Reductions related to lapse of statute of limitations

     (1,426      (260
  

 

 

    

 

 

 

Ending balance

$ 7,936    $ 10,816   
  

 

 

    

 

 

 

If recognized, $7.1 million of unrecognized tax benefits would be recorded as a reduction in income tax expense.

Estimated interest and penalties related to the underpayment of income taxes are classified as a component of income tax expense (benefit) and totaled ($0.2) million for the year ended December 31, 2014, $0.1 million for the year ended December 31, 2013, and $0.2 million for the year ended December 31, 2012. Accrued interest and penalties were $1.7 million and $1.8 million as of December 31, 2014 and 2013, respectively.

The amount of income taxes the Company pays is subject to ongoing audits by taxing jurisdictions around the world. The Company’s estimate of the potential outcome of any uncertain tax position is subject to its assessment of relevant risks, facts, and circumstances existing at that time. The Company believes that it has adequately provided for these matters. However, the Company’s future results may include favorable or unfavorable adjustments to its estimates in the period the audits are resolved, which may impact the Company’s effective tax rate.

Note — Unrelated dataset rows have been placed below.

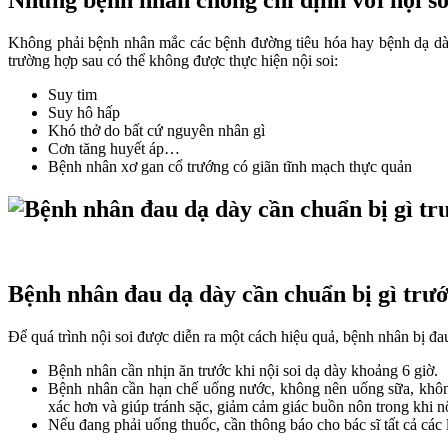
Những bệnh nhân chống chỉ định với nội so
Không phải bệnh nhân mắc các bệnh đường tiêu hóa hay bệnh dạ dày 
trường hợp sau có thể không được thực hiện nội soi:
Suy tim
Suy hô hấp
Khó thở do bất cứ nguyên nhân gì
Cơn tăng huyết áp…
Bệnh nhân xơ gan cổ trướng có giãn tĩnh mạch thực quản
Bệnh nhân đau dạ dày cần chuẩn bị gì trước
Để quá trình nội soi được diễn ra một cách hiệu quả, bệnh nhân bị đ
Bệnh nhân cần nhịn ăn trước khi nội soi dạ dày khoảng 6 giờ.
Bệnh nhân cần hạn chế uống nước, không nên uống sữa, không
xác hơn và giúp tránh sặc, giảm cảm giác buồn nôn trong khi nộ
Nếu đang phải uống thuốc, cần thông báo cho bác sĩ tất cả các 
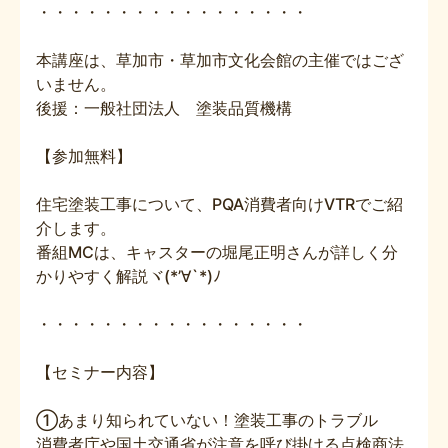
・・・・・・・・・・・・・・・・・
本講座は、草加市・草加市文化会館の主催ではござ
いません。
後援：一般社団法人 塗装品質機構
【参加無料】
住宅塗装工事について、PQA消費者向けVTRでご紹
介します。
番組MCは、キャスターの堀尾正明さんが詳しく分
かりやすく解説ヾ(*’∀`*)ﾉ
・・・・・・・・・・・・・・・・・
【セミナー内容】
①あまり知られていない！塗装工事のトラブル
消費者庁や国土交通省が注意を呼び掛ける点検商法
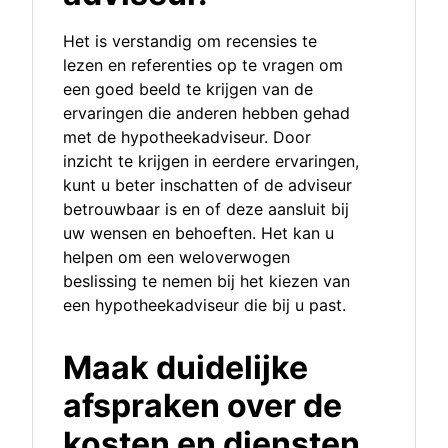
Het is verstandig om recensies te
lezen en referenties op te vragen om
een goed beeld te krijgen van de
ervaringen die anderen hebben gehad
met de hypotheekadviseur. Door
inzicht te krijgen in eerdere ervaringen,
kunt u beter inschatten of de adviseur
betrouwbaar is en of deze aansluit bij
uw wensen en behoeften. Het kan u
helpen om een weloverwogen
beslissing te nemen bij het kiezen van
een hypotheekadviseur die bij u past.
Maak duidelijke
afspraken over de
kosten en diensten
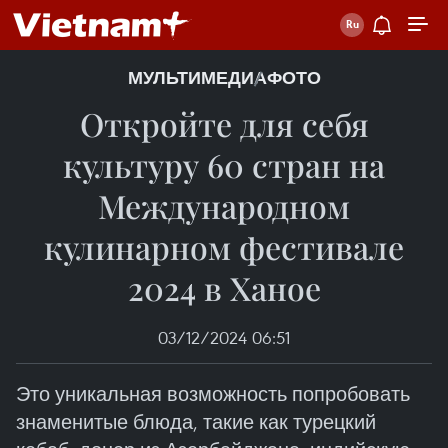
МУЛЬТИМЕДИА
ФОТО
Откройте для себя
культуру 60 стран на
Международном
кулинарном фестивале
2024 в Ханое
03/12/2024 06:51
Это уникальная возможность попробовать
знаменитые блюда, такие как турецкий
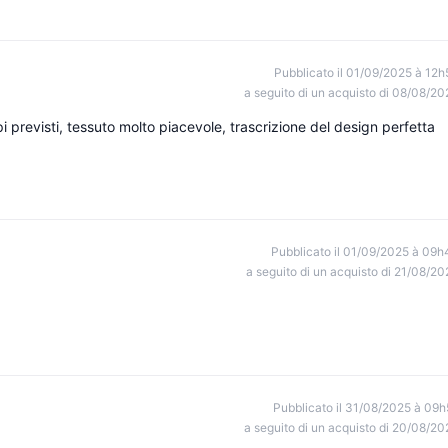
Pubblicato il 01/09/2025 à 12h
a seguito di un acquisto di 08/08/20
pi previsti, tessuto molto piacevole, trascrizione del design perfetta
Pubblicato il 01/09/2025 à 09h
a seguito di un acquisto di 21/08/20
Pubblicato il 31/08/2025 à 09h
a seguito di un acquisto di 20/08/20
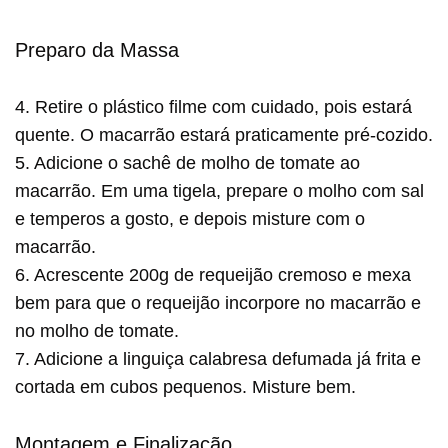
Preparo da Massa
4. Retire o plástico filme com cuidado, pois estará
quente. O macarrão estará praticamente pré-cozido.
5. Adicione o sachê de molho de tomate ao
macarrão. Em uma tigela, prepare o molho com sal
e temperos a gosto, e depois misture com o
macarrão.
6. Acrescente 200g de requeijão cremoso e mexa
bem para que o requeijão incorpore no macarrão e
no molho de tomate.
7. Adicione a linguiça calabresa defumada já frita e
cortada em cubos pequenos. Misture bem.
Montagem e Finalização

As of December 31, 2014, the Company’s tax filings are generally subject to examination in the U.S. and several Asian and European tax jurisdictions for years ending on or after December 31, 2007. During the year, the Company reduced the balance of 2014 and prior year unrecognized tax benefits by $1.4 million as a result of expiring statutes.

The Company is currently under examination by the IRS for tax years 2007 through 2011. The Company is also under examination by a number of states and certain foreign jurisdictions. During the year ended December 31, 2014, there was no reduction in the balance of 2014 and prior year unrecognized tax benefits due to any settlement of an examination. It is reasonably possible that certain federal, state and foreign examinations could be settled during the next twelve months which would reduce the balance of 2014 and prior year unrecognized tax benefits by $4.1 million.